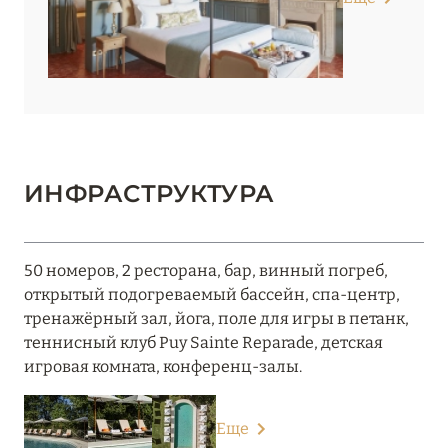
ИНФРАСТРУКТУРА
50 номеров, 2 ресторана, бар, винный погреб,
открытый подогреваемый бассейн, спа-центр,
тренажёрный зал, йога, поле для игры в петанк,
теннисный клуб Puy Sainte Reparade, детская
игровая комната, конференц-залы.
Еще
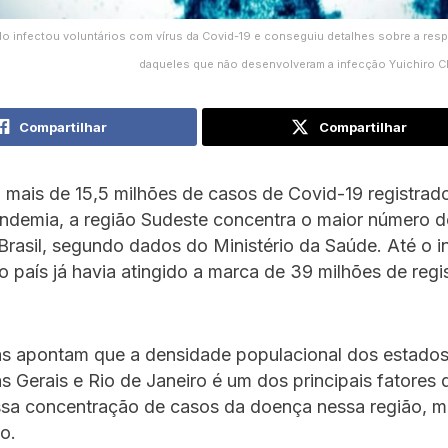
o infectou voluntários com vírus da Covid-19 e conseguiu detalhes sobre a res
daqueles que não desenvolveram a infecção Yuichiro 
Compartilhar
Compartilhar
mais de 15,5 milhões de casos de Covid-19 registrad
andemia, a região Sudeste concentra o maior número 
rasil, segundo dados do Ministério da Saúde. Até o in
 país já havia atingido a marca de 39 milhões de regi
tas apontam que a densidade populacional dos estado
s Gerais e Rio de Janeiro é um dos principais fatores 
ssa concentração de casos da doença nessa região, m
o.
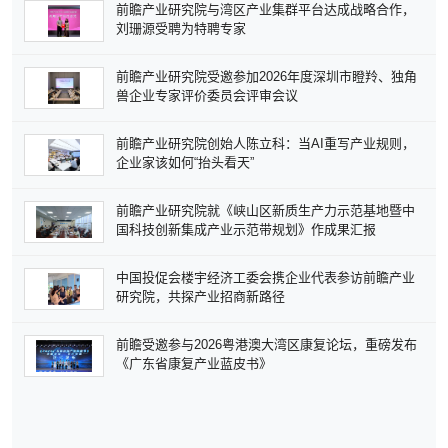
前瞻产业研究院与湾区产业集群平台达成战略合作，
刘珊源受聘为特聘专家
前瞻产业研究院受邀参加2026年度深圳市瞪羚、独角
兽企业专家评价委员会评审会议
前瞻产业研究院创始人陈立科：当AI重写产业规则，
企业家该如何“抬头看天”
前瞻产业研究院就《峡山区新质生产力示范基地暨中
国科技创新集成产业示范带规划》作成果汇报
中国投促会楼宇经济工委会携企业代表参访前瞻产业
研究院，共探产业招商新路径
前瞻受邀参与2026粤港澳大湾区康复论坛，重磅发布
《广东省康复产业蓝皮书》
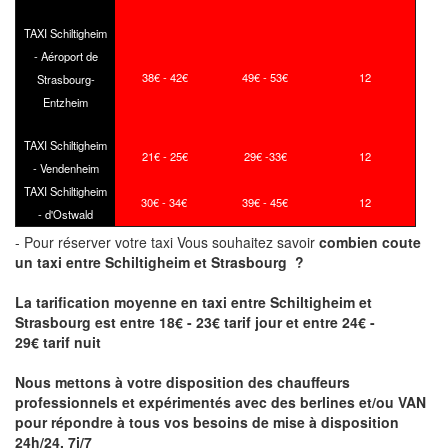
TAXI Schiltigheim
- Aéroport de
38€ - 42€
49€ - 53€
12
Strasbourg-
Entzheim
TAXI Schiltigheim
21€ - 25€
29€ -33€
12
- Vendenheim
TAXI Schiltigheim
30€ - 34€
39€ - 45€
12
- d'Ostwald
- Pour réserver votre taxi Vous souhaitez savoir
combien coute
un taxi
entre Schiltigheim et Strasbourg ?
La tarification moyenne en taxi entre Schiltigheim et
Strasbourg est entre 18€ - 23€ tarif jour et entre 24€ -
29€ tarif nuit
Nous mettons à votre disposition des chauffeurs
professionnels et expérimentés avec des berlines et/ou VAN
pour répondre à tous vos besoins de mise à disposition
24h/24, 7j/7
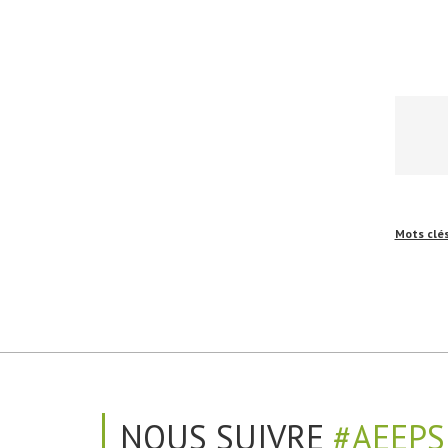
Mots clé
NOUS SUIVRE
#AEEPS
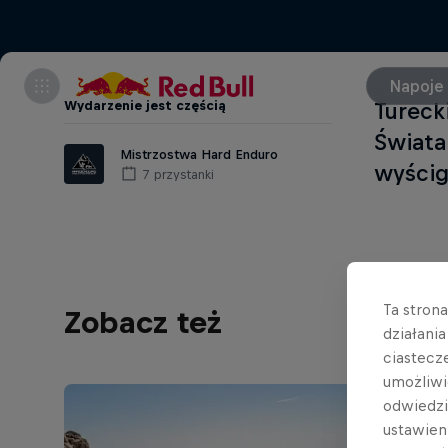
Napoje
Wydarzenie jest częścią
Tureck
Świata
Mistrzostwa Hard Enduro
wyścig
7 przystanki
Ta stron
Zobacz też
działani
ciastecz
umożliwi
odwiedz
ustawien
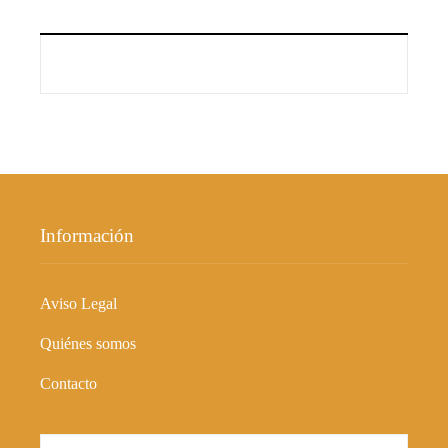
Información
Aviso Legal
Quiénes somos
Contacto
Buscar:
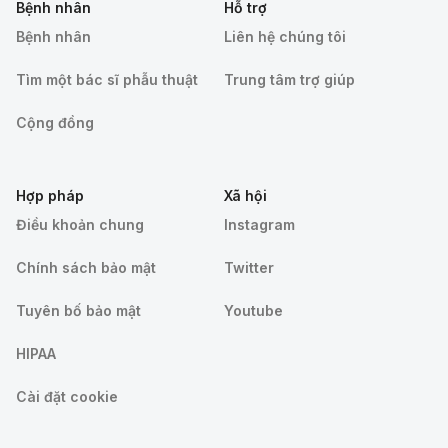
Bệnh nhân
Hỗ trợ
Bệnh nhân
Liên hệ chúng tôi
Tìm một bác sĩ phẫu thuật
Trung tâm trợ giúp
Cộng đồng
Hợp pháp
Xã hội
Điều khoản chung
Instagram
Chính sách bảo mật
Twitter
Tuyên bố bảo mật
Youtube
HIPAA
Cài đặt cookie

--

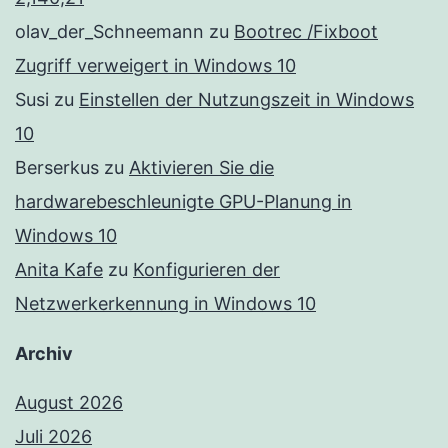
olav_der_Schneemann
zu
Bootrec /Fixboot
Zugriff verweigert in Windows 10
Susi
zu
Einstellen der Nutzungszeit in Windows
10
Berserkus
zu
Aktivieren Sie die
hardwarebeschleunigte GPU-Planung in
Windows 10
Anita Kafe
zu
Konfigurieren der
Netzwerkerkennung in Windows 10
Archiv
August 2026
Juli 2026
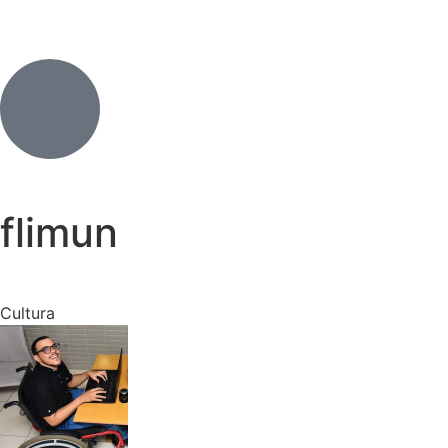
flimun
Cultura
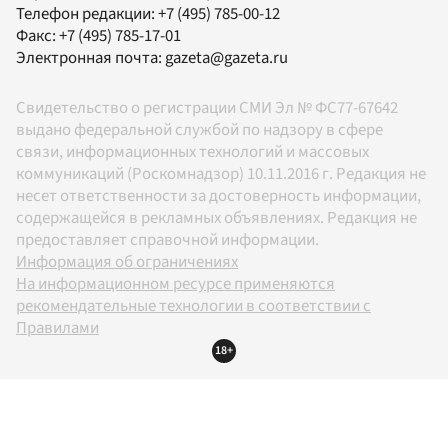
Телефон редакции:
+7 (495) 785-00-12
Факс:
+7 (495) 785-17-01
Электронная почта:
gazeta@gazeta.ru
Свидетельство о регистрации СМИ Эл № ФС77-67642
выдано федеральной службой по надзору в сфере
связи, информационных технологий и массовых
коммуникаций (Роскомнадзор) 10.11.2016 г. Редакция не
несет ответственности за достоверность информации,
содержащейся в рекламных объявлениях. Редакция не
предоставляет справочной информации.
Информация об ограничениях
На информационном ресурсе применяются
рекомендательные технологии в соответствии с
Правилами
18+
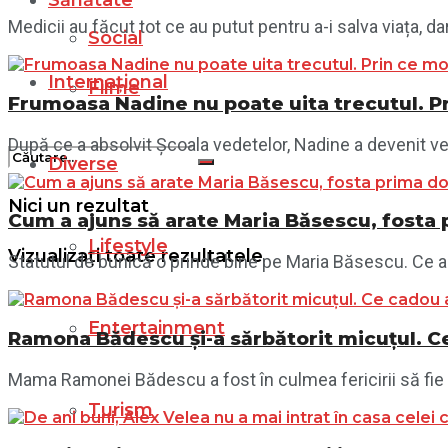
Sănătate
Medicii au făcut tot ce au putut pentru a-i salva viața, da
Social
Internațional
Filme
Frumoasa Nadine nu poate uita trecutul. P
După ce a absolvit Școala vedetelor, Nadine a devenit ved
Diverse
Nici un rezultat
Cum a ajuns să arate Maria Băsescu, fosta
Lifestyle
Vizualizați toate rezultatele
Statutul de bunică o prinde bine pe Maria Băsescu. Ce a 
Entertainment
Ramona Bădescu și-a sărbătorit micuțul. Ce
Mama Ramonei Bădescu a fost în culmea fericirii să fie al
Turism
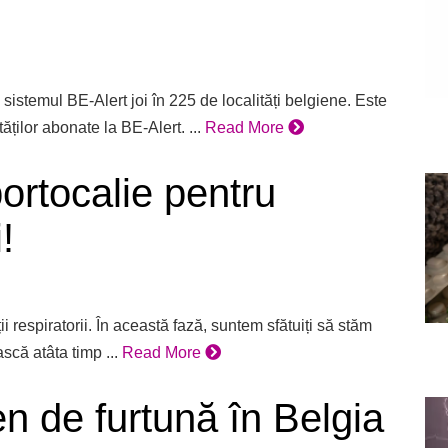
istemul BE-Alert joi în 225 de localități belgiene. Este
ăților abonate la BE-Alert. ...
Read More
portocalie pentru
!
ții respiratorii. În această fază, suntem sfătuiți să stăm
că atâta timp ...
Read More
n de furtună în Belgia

==

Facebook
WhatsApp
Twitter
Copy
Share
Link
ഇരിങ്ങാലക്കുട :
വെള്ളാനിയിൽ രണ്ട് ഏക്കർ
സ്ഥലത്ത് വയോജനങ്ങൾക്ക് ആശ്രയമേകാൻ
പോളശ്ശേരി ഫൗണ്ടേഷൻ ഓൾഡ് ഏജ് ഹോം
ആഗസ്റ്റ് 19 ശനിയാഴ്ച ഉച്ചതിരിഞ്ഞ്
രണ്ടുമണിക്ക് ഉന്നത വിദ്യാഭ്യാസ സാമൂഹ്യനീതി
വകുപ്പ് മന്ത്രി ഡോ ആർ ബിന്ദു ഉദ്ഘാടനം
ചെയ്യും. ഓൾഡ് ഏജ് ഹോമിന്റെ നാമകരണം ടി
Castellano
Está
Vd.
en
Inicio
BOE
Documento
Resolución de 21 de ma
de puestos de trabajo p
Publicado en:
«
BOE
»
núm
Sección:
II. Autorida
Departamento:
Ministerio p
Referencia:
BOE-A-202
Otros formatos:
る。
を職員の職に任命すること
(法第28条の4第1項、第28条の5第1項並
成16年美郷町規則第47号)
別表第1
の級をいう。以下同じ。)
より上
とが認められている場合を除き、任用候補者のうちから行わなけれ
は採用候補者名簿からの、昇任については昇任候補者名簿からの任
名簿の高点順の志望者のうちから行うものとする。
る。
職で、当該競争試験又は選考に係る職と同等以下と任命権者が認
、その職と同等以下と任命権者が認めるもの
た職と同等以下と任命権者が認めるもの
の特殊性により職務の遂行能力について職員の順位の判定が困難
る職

— EXERCISE OBJECTIVE —
Among the entries above, determine how many lines contain "casos", then output only that number.

— RESPONSE FOR THIS EXERCISE —
2